Message  Copas le Ven 27 Mar - 12:03

Un dossier d'Amnesty sur les libertés en Russie :

Russie le gel des libertés
http://stories.amnesty.fr/Amnesty-Stories-03/index.html

En Russie, la liberté d'expression, le droit de manifester ou de s’associer sont malmenés depuis longtemps. Depuis le retour de Vladimir Poutine à la présidence en mai 2012, ces droits sont si violemment attaqués qu’ils risquent tout simplement de disparaître.

La priorité accordée à la stabilité économique, à la sécurité du pays et à la restauration du sentiment national permet au pouvoir de justifier des entorses à des droits fondamentaux présentés comme secondaires. La propagande que l’État orchestre via son strict contrôle des médias se charge de cultiver cette tendance.

Dans ce contexte extrême, rares sont les voix dissidentes qui tentent de faire entendre qu’une autre société est possible.
Un pouvoir de plus en plus répressif

Dès sa prise de fonction, Vladimir Poutine a donné le coup d'envoi d'une vague de répression d’une ampleur et d’une virulence inédites.
Son objectif : juguler la formation de toute opposition.
En décembre 2011 puis mai 2012, d’importantes contestations préélectorales avaient fait naître l’espoir d’une société civile mobilisée et fait peur au pouvoir.
Au retour de Vladimir Poutine au pouvoir, les « Printemps arabes » ont vu des régimes parmi les plus autoritaires vaciller suite à des soulèvements populaires. Il faut donc éviter un tel scénario pour la Russie. À tout prix.
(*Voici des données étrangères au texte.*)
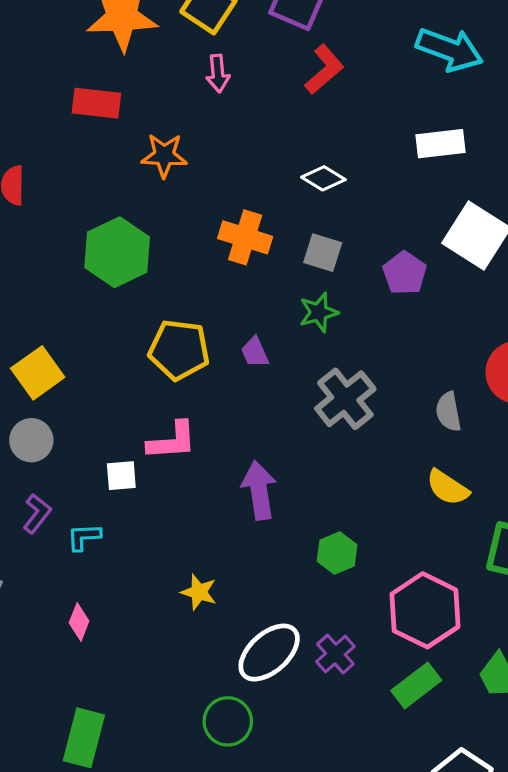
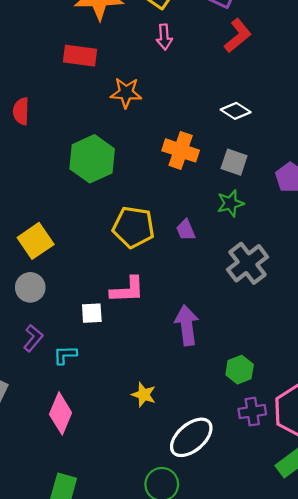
pink diamond: (79, 622) -> (61, 413), size x1.6
purple cross: (335, 654) -> (252, 412), moved, turned 32

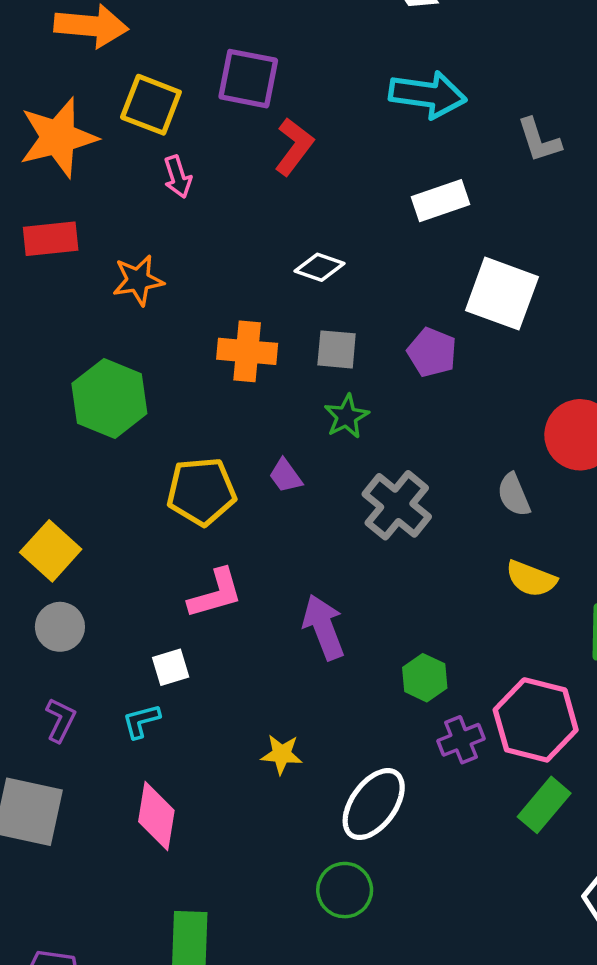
white square: (92, 313) -> (171, 667), moved
purple L-shape: (33, 338) -> (60, 720), moved

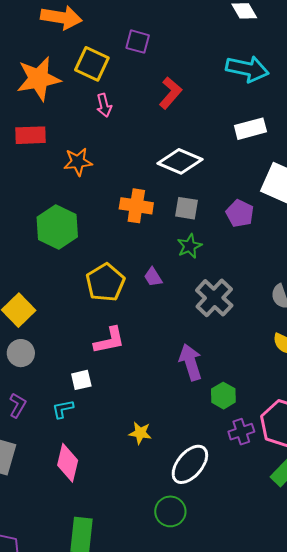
purple square: (248, 79) -> (138, 42), moved, size x0.7
white diamond: (319, 267) -> (180, 161), size x1.6
yellow pentagon: (201, 491) -> (105, 283), turned -30
purple arrow: (324, 627) -> (191, 362), moved

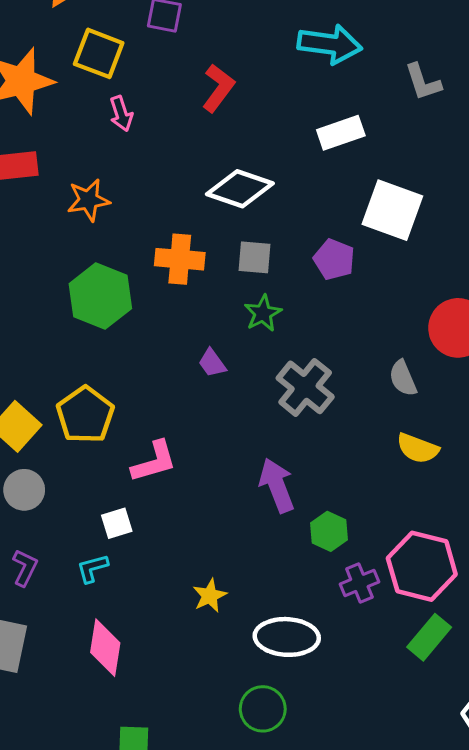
green hexagon: (57, 227) -> (100, 296), moved
yellow pentagon: (105, 283) -> (85, 415), moved
yellow star: (140, 433) -> (210, 596), turned -30
white ellipse: (190, 464) -> (287, 637), turned 57

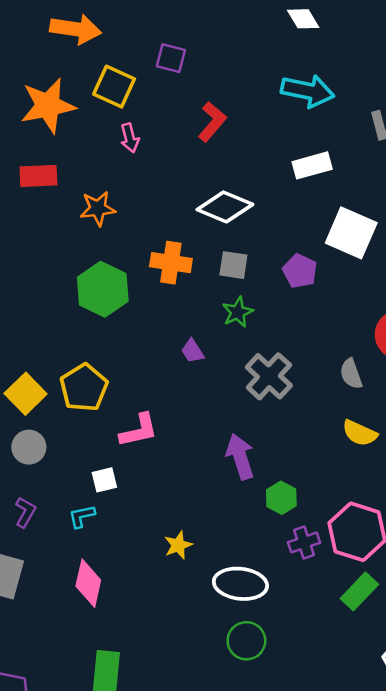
green circle: (263, 709) -> (246, 641), moved

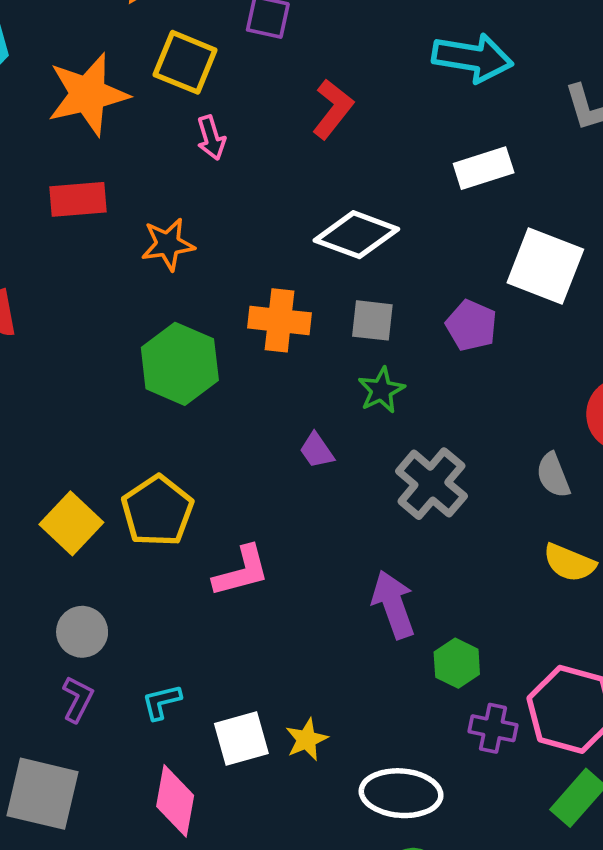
gray circle: (29, 447) -> (82, 632), moved
white square: (104, 480) -> (241, 739), moved, size x1.4
purple cross: (304, 542) -> (493, 728), turned 32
La répression orchestrée par le Kremlin vise ainsi à juguler toute tentative ou tentation de contestation. En éliminant toutes les voix dissidentes, les autorités donnent au monde l’image d’un pays uni autour du pouvoir. Une façade qui présente des failles. L’élan qui a suivi l’assassinat de l’opposant Boris Nemstov début mars 2015 est peut-être ponctuel, mais atteste que la société civile est muselée, mais pas inexistante.

La suite .../...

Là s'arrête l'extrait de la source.